As many an Abbott and Costello film, Bewitched, Buffy the Vampire Slayer, The Addams Family, The Munsters, and other movies and TV series have shown, there’s a fine line between horror and humor. Finding the line isn’t always easy, though. One cartoonist who’s managed to find the vein of humor in horror, however, is Mark Parisi, whose one-panel horror cartoon series, Off the Mark, does a fair job of tickling the funny bone. He started the series in 1987. Distributed by United Media, it now appears in 100 newspapers and has been featured on greeting cards, T-shirts, and other products.
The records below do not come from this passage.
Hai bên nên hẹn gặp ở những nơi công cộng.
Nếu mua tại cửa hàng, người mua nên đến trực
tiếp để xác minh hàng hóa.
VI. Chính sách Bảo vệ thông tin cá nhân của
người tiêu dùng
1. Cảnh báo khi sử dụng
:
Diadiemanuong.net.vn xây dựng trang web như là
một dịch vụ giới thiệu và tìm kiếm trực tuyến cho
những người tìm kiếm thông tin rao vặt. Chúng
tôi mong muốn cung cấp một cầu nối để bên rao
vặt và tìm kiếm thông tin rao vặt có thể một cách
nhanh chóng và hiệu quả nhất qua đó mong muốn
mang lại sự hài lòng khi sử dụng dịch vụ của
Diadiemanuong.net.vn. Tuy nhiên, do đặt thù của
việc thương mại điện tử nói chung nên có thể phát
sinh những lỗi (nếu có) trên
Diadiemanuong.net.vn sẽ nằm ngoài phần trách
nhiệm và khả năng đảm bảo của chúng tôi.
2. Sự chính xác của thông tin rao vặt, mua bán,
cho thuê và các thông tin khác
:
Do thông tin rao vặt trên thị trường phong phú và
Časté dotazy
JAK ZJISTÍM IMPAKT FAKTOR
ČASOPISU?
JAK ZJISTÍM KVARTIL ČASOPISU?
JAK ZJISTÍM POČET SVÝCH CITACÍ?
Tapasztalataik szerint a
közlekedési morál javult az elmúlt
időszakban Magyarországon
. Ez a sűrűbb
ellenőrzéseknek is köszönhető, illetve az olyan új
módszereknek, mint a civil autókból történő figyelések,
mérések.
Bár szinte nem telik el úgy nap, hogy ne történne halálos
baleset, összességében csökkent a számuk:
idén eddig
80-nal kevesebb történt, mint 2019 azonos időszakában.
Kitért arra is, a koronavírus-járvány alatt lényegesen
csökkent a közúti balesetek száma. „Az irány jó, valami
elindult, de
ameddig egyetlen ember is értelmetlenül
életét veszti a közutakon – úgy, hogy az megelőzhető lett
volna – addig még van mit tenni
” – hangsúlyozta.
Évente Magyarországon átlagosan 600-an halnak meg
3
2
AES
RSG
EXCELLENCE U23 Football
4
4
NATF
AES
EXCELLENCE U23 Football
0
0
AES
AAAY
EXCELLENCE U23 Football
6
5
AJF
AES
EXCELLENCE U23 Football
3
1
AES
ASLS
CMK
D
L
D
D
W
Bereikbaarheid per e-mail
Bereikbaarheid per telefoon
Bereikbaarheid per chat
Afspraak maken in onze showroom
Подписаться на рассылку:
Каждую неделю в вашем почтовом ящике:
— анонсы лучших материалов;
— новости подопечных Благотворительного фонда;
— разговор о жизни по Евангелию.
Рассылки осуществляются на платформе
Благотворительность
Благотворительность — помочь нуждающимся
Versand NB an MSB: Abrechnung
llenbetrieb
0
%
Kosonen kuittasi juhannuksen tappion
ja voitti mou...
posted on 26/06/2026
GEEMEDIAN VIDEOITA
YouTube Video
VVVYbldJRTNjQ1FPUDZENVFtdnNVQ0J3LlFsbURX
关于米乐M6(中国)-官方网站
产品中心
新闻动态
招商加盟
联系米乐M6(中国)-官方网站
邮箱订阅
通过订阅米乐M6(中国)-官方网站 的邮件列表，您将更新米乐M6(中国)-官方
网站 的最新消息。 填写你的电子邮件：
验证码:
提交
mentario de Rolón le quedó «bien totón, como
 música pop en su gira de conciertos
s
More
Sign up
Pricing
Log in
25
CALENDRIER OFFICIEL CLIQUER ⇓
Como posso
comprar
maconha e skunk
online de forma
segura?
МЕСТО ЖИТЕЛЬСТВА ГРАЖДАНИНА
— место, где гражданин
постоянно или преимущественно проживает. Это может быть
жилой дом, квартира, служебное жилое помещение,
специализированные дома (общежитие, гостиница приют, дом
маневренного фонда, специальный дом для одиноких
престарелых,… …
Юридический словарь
One panel shows a line of socks, some of which are singles and others of which are paired, waiting in line for their turns to climb a stepladder; walk the horizontal, open door to a clothes dryer; and enter the dark interior of the machine’s drum. A large sign, framed by electric bulbs, announces the attraction as the “Spin of Terror,” and warns that “Many go in . . . few come out!” The socks, equipped with eyes and mouths, look calm enough at the end of the line, but, as they approach the dryer, their expressions become increasingly anxious and frightened. One sock who has managed to “come out” of the “Spin of Terror” is a cigar-chomping ghost, through whom the laundry room’s blue-gray carpet is visible.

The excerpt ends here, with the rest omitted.